[Start of Attachment]

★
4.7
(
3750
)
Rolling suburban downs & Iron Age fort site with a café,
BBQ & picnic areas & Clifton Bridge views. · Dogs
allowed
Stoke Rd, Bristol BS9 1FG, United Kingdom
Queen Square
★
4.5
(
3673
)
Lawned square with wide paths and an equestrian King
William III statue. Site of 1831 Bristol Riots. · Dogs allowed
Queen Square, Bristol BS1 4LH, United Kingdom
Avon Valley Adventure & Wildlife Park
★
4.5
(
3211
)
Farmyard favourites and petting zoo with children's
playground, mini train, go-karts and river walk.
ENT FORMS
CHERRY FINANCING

[End of Attachment]
[Start of Attachment]

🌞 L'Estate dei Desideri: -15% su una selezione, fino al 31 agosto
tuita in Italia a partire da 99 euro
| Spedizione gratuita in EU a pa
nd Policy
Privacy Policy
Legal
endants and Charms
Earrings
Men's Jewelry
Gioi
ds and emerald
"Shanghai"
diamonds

[End of Attachment]
[Start of Attachment]

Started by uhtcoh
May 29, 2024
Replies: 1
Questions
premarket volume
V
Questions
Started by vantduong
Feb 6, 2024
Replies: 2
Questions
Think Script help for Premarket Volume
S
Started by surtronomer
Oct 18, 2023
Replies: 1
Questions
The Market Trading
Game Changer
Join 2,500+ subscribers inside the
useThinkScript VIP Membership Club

[End of Attachment]

— Work instruction —
Above this instruction are the records; retype exactly the lines from the one containing "playground, mini train, go-karts" up to and including the one containing "CHERRY FINANCING".

— Solution for this exercise —
playground, mini train, go-karts and river walk.
ENT FORMS
CHERRY FINANCING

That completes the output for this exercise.